The agreement also proposes a $300 billion investment fund for the "reconstruction economic development" of Iran backed by the Persian Gulf monarchies. The deal states that the fund's "mechanism for implementation" will be decided over the course of the 60-day talks with the United States.
When Vice President JD Vance spoke to reporters ahead of the first meeting in Switzerland last weekend, he said the negotiations to end the war also had the power to usher in dramatic change for Iran and the region. Vance said the deal offered the opportunity to "turn over a new leaf," and "fundamentally transform" the U.S.-Iran relationship as long as Iran ceased "being a driver of regional instability" and was "willing to give up nuclear ambitions for the long term."
Economic discontent was a major factor behind mass protests earlier this year, to which Tehran responded with a violent crackdown. Early in the war, the Trump administration urged Iranians to overthrow their government amid U.S.-Israeli strikes targeting leadership. But Iranians who have spoken with The Washington Post in recent weeks say their government and its security forces appear to have emerged from the war with a tighter grip on power.
The extent of Iran's agreed concessions remains unclear. Hours before the Treasury announcement, Vance said Iran agreed to nuclear inspections, but Iranian officials have since denied that.

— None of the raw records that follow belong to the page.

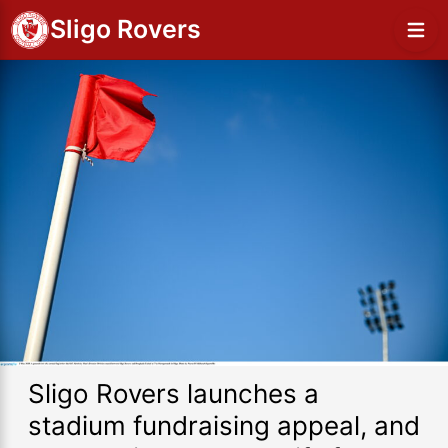
Sligo Rovers
Sligo Rovers launches a
stadium fundraising appeal, and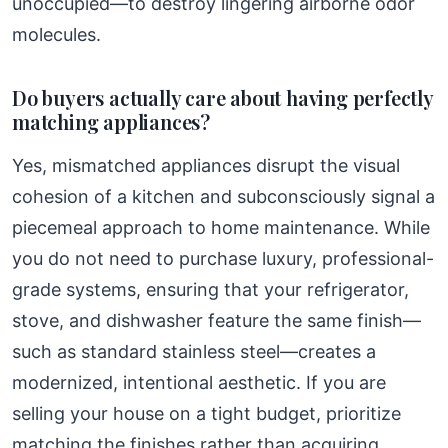
unoccupied—to destroy lingering airborne odor
molecules.
Do buyers actually care about having perfectly
matching appliances?
Yes, mismatched appliances disrupt the visual
cohesion of a kitchen and subconsciously signal a
piecemeal approach to home maintenance. While
you do not need to purchase luxury, professional-
grade systems, ensuring that your refrigerator,
stove, and dishwasher feature the same finish—
such as standard stainless steel—creates a
modernized, intentional aesthetic. If you are
selling your house on a tight budget, prioritize
matching the finishes rather than acquiring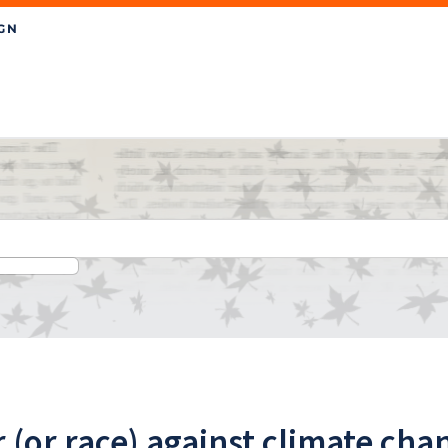
 (or race) against climate cha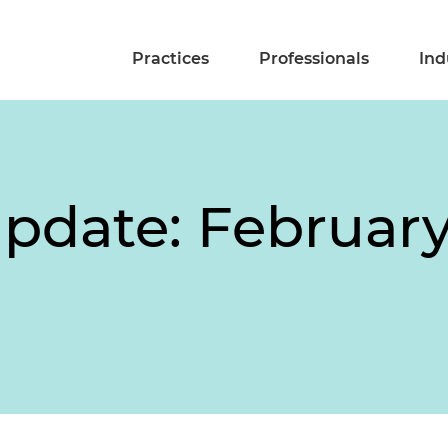
Practices
Professionals
Ind
pdate: February 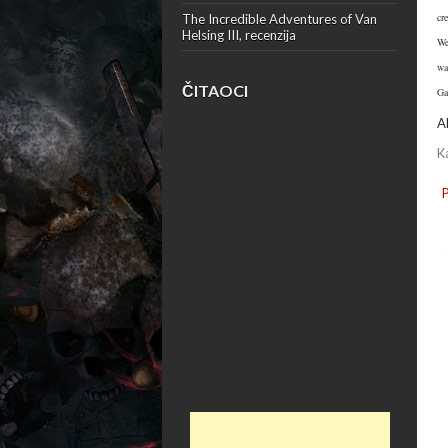
cr
The Incredible Adventures of Van
Helsing III, recenzija
We
wa
ČITAOCI
Ga
A
K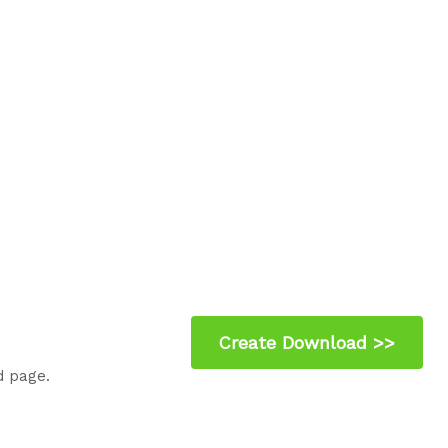
d page.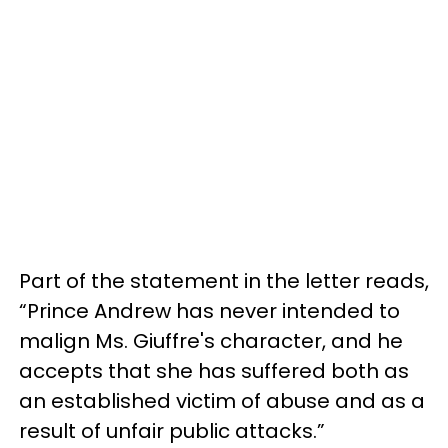
Part of the statement in the letter reads,
“Prince Andrew has never intended to
malign Ms. Giuffre's character, and he
accepts that she has suffered both as
an established victim of abuse and as a
result of unfair public attacks.”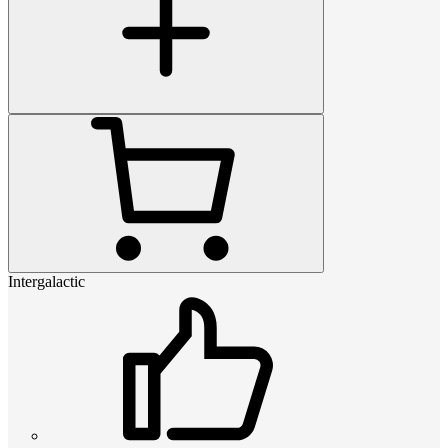
Intergalactic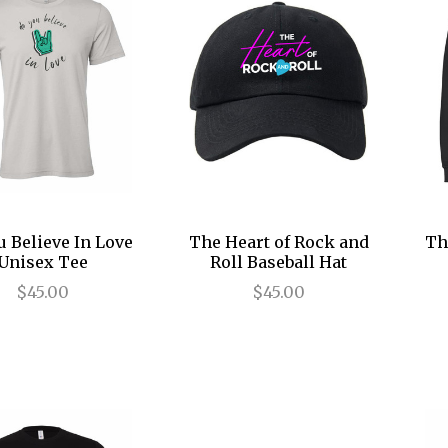
u Believe In Love
The Heart of Rock and
Th
Unisex Tee
Roll Baseball Hat
$45.00
$45.00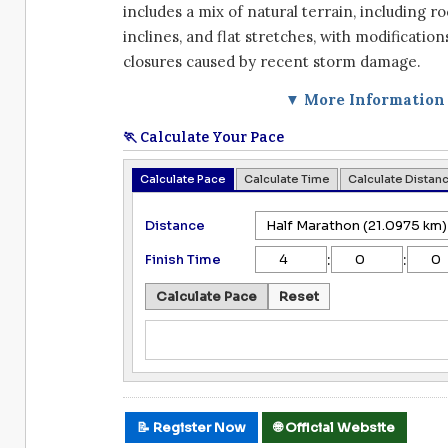
includes a mix of natural terrain, including r
inclines, and flat stretches, with modifications
closures caused by recent storm damage.
▼ More Information
🏃 Calculate Your Pace
Calculate Pace
Calculate Time
Calculate Distan
Distance
:
:
Finish Time
Calculate Pace
Reset
📝 Register Now
🌐 Official Website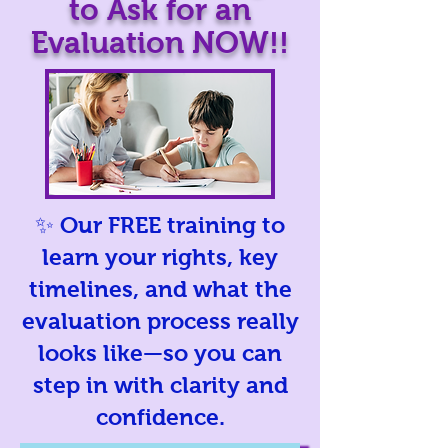
to Ask for an
Evaluation NOW!!
✨ Our FREE training to
learn your rights, key
timelines, and what the
evaluation process really
looks like—so you can
step in with clarity and
confidence.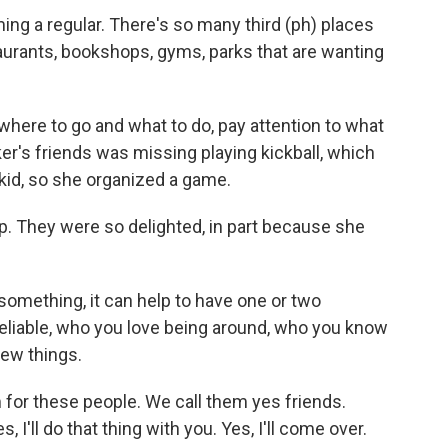
ng a regular. There's so many third (ph) places
taurants, bookshops, gyms, parks that are wanting
ere to go and what to do, pay attention to what
er's friends was missing playing kickball, which
kid, so she organized a game.
p. They were so delighted, in part because she
omething, it can help to have one or two
reliable, who you love being around, who you know
new things.
for these people. We call them yes friends.
 I'll do that thing with you. Yes, I'll come over.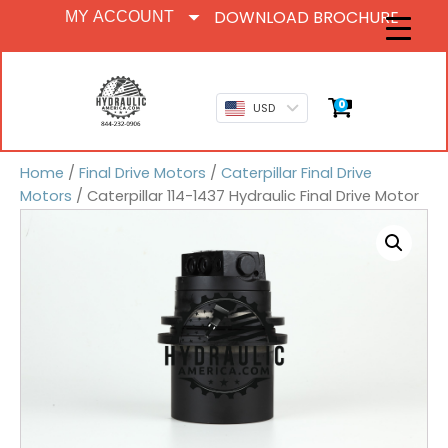
DOWNLOAD BROCHURE
MY ACCOUNT
0
USD
Home
/
Final Drive Motors
/
Caterpillar Final Drive
Motors
/ Caterpillar 114-1437 Hydraulic Final Drive Motor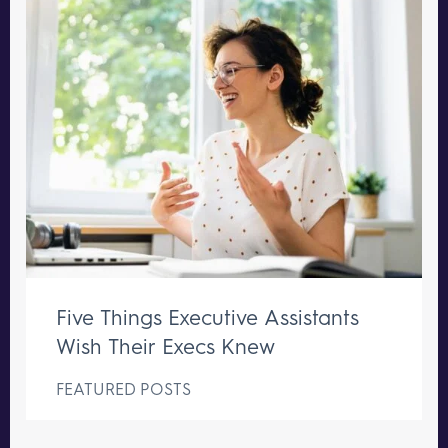
Five Things Executive Assistants
Wish Their Execs Knew
FEATURED POSTS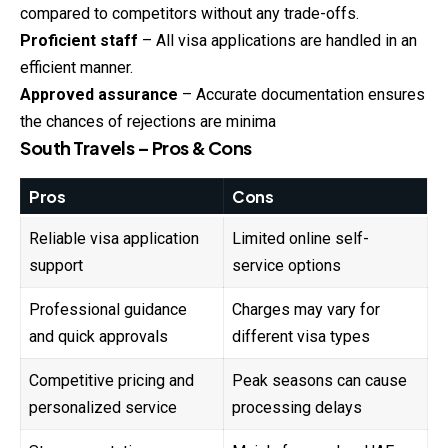
compared to competitors without any trade-offs.
Proficient staff
– All visa applications are handled in an
efficient manner.
Approved assurance
– Accurate documentation ensures
the chances of rejections are minima
South Travels – Pros & Cons
Pros
Cons
Reliable visa application
Limited online self-
support
service options
Professional guidance
Charges may vary for
and quick approvals
different visa types
Competitive pricing and
Peak seasons can cause
personalized service
processing delays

Under the agreement, the central ask of Iran was to reopen the Strait of Hormuz and since the deal was announced traffic has increased. Since last week, ship tracking firm Kpler has observed 20 to 70 vessel crossings per day, up from five to 10 before the deal, but still less than prewar levels when more than 100 vessels transited each day.
But the agreement, including the Hormuz portion, remains tenuous: Iran attacked a cargo ship in the strait Thursday, in what President Donald Trump called a "foolish violation" of the preliminary deal.

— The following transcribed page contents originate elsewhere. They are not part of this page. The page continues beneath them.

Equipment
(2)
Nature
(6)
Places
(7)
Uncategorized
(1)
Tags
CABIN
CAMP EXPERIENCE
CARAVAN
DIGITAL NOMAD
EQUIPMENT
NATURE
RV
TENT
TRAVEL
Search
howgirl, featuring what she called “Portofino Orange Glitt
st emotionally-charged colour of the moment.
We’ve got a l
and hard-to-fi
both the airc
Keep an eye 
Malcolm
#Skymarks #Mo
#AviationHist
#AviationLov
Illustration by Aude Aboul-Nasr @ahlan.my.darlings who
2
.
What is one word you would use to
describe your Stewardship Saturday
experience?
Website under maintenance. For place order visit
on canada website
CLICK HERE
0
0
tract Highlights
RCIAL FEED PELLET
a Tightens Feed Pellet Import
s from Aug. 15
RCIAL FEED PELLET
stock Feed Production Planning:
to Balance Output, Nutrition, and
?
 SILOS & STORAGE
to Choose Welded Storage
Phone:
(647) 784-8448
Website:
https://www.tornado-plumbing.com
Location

In some ways, the general license issued Monday goes further than the relief granted to Iran under the Obama administration's nuclear deal, the Joint Comprehensive Plan of Action, according to Richard Nephew, one of the negotiators on that deal, now a senior research scholar at Columbia University's Center on Global Energy Policy.
The Trump administration appears motivated in part by a desire to ensure the U.S. economy benefits, he said, as economic incentives are delivered to Iran.
The U.S. official said it serves U.S. interests "to get as much oil onto the market as we possibly can" to refill U.S. and global stocks and drive down prices.
But that does not explain why the U.S. gave so much for relatively few Iranian commitments on the nuclear file, Nephew said.
The Trump administration could have been looking for a way to rebuild trust for future talks, he said. "If you're trying to convince the Iranians that we're serious about doing the deal, it's not the worst idea to lean forward," to demonstrate seriousness by giving up more up-front than is necessary, he said. "I could see that as an argument, but the reality is that this is pretty concessional."
Big economic incentives are critical for Iran's leadership domestically, according to Alex Vatanka, the founding director of the Iran program at the Middle East Institute, a Washington think tank.
Ultra-hard-liners in Iran are against any kind of engagement with the United States and since the deal was signed, a handful of protests have broken out denouncing the talks.
For some Iranians, even engaging in the talks, especially before Iran has had the opportunity to bury Ayatollah Ali Khamenei, the nation's late supreme leader, was a major concession that signals just how badly Tehran needs economic relief, Vatanka said.
"They needed to sit down with the devil himself - in this case Trump from their perspective - not because they like Trump, but because the survival of the regime is best secured through the deal," he said.